● Problem:
Retype, word for word, every line of the records below starting at the one that contains "ekran dotykowy może zdalnie" and ending at the one that contains "wolne ręce. Niewielki rozmiar"; include both of those lines and nothing more.
⟨
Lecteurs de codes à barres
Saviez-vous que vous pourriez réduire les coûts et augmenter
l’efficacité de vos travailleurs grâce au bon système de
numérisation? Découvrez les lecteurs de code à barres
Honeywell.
⟩
⟨
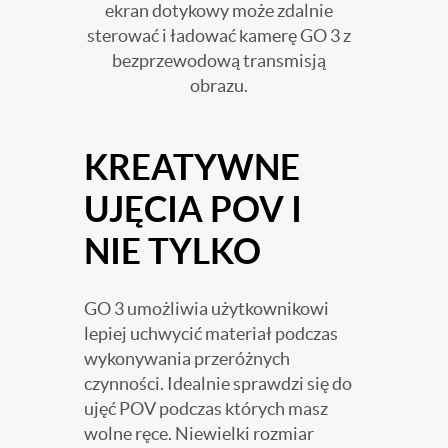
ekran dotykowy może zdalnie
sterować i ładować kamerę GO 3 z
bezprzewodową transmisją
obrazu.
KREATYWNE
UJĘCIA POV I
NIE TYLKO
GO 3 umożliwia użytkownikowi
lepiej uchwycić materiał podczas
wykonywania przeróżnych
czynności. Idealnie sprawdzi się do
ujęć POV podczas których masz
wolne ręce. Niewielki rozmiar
⟩
● Result for this task:
ekran dotykowy może zdalnie
sterować i ładować kamerę GO 3 z
bezprzewodową transmisją
obrazu.
KREATYWNE
UJĘCIA POV I
NIE TYLKO
GO 3 umożliwia użytkownikowi
lepiej uchwycić materiał podczas
wykonywania przeróżnych
czynności. Idealnie sprawdzi się do
ujęć POV podczas których masz
wolne ręce. Niewielki rozmiar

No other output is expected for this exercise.